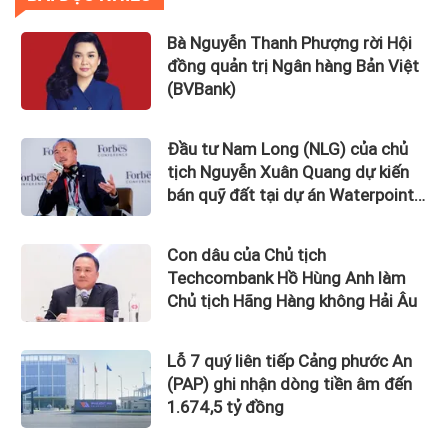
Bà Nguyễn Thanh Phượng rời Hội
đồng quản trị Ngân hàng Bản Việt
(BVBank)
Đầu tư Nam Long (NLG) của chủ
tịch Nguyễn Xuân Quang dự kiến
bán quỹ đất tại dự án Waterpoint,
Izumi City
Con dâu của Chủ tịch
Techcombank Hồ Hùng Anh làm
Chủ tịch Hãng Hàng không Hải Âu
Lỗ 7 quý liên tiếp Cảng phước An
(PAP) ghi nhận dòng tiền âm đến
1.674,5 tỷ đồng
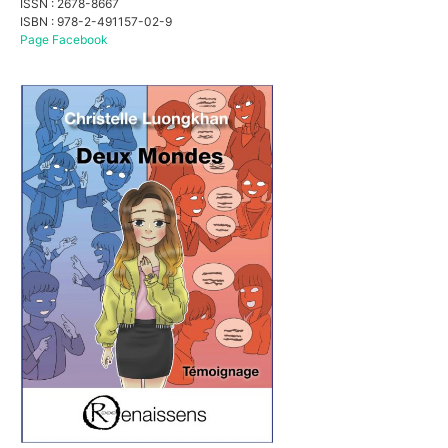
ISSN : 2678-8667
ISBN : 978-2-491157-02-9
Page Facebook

■ BRIEF ■
Your answer must be an exact copy of the records, with no pictures in it.

■ RESPONSE ■
Bà Nguyễn Thanh Phượng rời Hội
đồng quản trị Ngân hàng Bản Việt
(BVBank)
Đầu tư Nam Long (NLG) của chủ
tịch Nguyễn Xuân Quang dự kiến
bán quỹ đất tại dự án Waterpoint,
Izumi City
Con dâu của Chủ tịch
Techcombank Hồ Hùng Anh làm
Chủ tịch Hãng Hàng không Hải Âu
Lỗ 7 quý liên tiếp Cảng phước An
(PAP) ghi nhận dòng tiền âm đến
1.674,5 tỷ đồng
ISSN : 2678-8667
ISBN : 978-2-491157-02-9
Page Facebook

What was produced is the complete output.